O artigo de Esther Mucznik no “Público” de 8 de Maio de 2008 apresenta algumas contradições gritantes de que a autora parece não se ter apercebido.
Por um lado, ela cultiva o mito de uma nação judaica que viria de tempos imemoriais e que teria sobrevivido como nação ao longo de uma Diáspora milenar. Como esta versão é muito difícil de manter, admite que a grande maioria dos judeus alimentou, na sequência da revolução francesa e da sua emancipação política, o desejo de ser assimilada e de fazer parte doutros povos. Mas esse desejo, logo acrescenta Mucznik, não passava de uma “doce ilusão emancipadora”. E a explosão dos pogroms no Leste da Europa rapidamente terá ocasionado um surto do movimento sionista (espantoso como Mucznik apenas recorda os brutais pogroms russos e não a “civilizada” perseguição francesa contra Dreyfus).
Acontece que Mucznik não tem razão. Embora o sionismo tenha efectivamente sido concebido por Theodor Herzl no século XIX, ele era nesse tempo inteiramente marginal e nada atraente para os judeus. A “doce ilusão emancipadora” continuava, apesar das criminosas violências anti-semitas, a embalar uma grande parte dos judeus da Europa. Outros, despertados dessa “doce ilusão” procuravam construir um futuro em paragens distantes – principalmente no Novo Mundo, pouquíssimos na Palestina. Os sionistas, de direita ou de esquerda, continuavam a ser uma minoria ínfima entre os judeus.
Isso mesmo acaba, aliás, por admitir Mucznik, sem grande coerência, ao afirmar que “foi o genocídio nazi um dos principais instrumentos da criação do Estado de Israel”. E, com efeito, a grande oportunidade do movimento sionista surgiu no pós-guerra, quando aos sobreviventes do Holcausto pareciam fechar-se as portas de até então: assimilação nos seus países ou acolhimento nas Américas. Mas continuava a não existir uma nação judaica.

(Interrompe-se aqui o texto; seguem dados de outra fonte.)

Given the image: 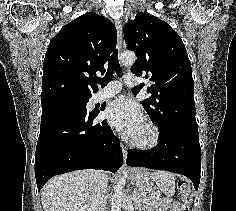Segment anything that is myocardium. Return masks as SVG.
<instances>
[{
  "label": "myocardium",
  "instance_id": "myocardium-1",
  "mask_svg": "<svg viewBox=\"0 0 236 211\" xmlns=\"http://www.w3.org/2000/svg\"><path fill=\"white\" fill-rule=\"evenodd\" d=\"M142 122L145 124L147 129V138L138 139L129 135L127 137L128 143L139 149H151L158 145L160 141V129L157 124L148 117H144Z\"/></svg>",
  "mask_w": 236,
  "mask_h": 211
}]
</instances>
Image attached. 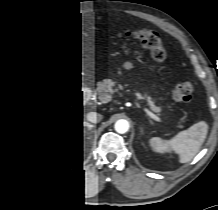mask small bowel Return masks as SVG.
Here are the masks:
<instances>
[{
    "mask_svg": "<svg viewBox=\"0 0 218 210\" xmlns=\"http://www.w3.org/2000/svg\"><path fill=\"white\" fill-rule=\"evenodd\" d=\"M123 66H124L125 69L130 70V69L133 68V63L130 62V61H127V62L124 63Z\"/></svg>",
    "mask_w": 218,
    "mask_h": 210,
    "instance_id": "obj_1",
    "label": "small bowel"
}]
</instances>
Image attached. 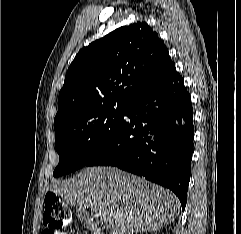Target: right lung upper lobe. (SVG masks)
I'll return each instance as SVG.
<instances>
[{
    "label": "right lung upper lobe",
    "mask_w": 241,
    "mask_h": 234,
    "mask_svg": "<svg viewBox=\"0 0 241 234\" xmlns=\"http://www.w3.org/2000/svg\"><path fill=\"white\" fill-rule=\"evenodd\" d=\"M172 64L164 42L145 22L122 26L92 42L68 68L59 92L55 131L93 108L128 104Z\"/></svg>",
    "instance_id": "obj_1"
}]
</instances>
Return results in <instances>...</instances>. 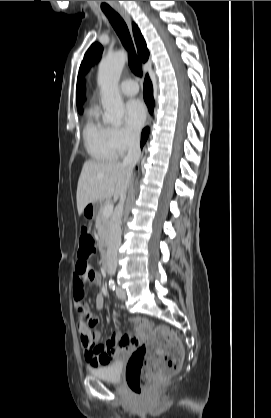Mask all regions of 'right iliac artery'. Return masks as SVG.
Listing matches in <instances>:
<instances>
[{
  "label": "right iliac artery",
  "mask_w": 271,
  "mask_h": 418,
  "mask_svg": "<svg viewBox=\"0 0 271 418\" xmlns=\"http://www.w3.org/2000/svg\"><path fill=\"white\" fill-rule=\"evenodd\" d=\"M109 288L114 290L115 289V282L114 281H109Z\"/></svg>",
  "instance_id": "82829eb1"
}]
</instances>
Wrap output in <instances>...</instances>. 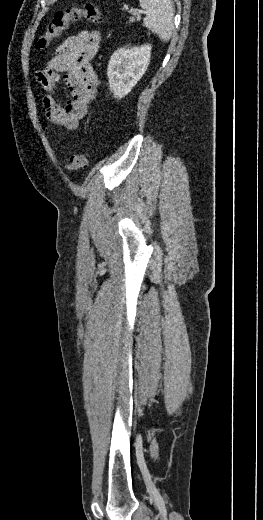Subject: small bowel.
Wrapping results in <instances>:
<instances>
[{
    "mask_svg": "<svg viewBox=\"0 0 263 520\" xmlns=\"http://www.w3.org/2000/svg\"><path fill=\"white\" fill-rule=\"evenodd\" d=\"M101 34L97 30L81 31L68 37L56 50L46 67L36 77L47 92L42 99L46 118L66 129L76 130L94 99L98 78L91 61L97 54ZM63 79L71 99L62 105L57 94Z\"/></svg>",
    "mask_w": 263,
    "mask_h": 520,
    "instance_id": "obj_1",
    "label": "small bowel"
}]
</instances>
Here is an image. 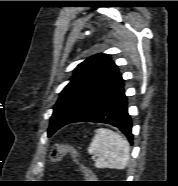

E também isso admite Mucznik, sem se dar conta, ao falar-nos na “errância desesperada de mais de cem mil sobreviventes desenraizados cuja única esperança era fugir da Europa e das suas sombras”. Notemos bem as palavras da “investigadora em assuntos judaicos”: os sobreviventes não queriam partir para a Palestina e sim “fugir da Europa”.
E, como continuavam a não ser uma nação, tiveram de ser metidos no molde do Estado israelita para daí sair essa nação. E Mucznik, para fazer a propaganda do Estado, volta a descair-se com a admissão de que foi ele a “cometer a proeza de forjar uma identidade própria forte”.
Dos miríficos inimigos que espreitam esse “Estado de direito exemplar”, Mucznik apenas se refere especificamente ao Irão, um país onde continua a existir legalmente e com representação parlamentar uma significativa comunidade judaica. Classifica-o no entanto como uma espécie de regime nazi, através da referência a Mahmud Amadinedjad como o “pequeno Führer persa”. Devemos portanto esperar que o embaixador iraniano em Lisboa seja em breve visitado e calorosamente cumprimentado por Mucznik como o embaixador nazi o era nos anos 30 pelo antecessor de Mucznik, também dirigente da Comunidade Israelita de Lisboa, Moses Amzalak ...
Enfim, um pequeno esquecimento: ocupada a cultivar o mito do povo eleito, e a meter os pés pelas mãos cada vez que faz baixar esse mito à terra das realidades históricas, Mucznik esquece muito simplesmente a existência do povo palestiniano, como referiu Alan Stoleroff. Regressamos assim à fraudulenta propaganda sobre uma “terra sem povo” (a Palestina). O povo palestiniano, que Mucznik até agora só encarava como detalhe da História, deixa mesmo de ter direito a qualquer nota de rodapé. Deixou de existir na propaganda da “investigadora”.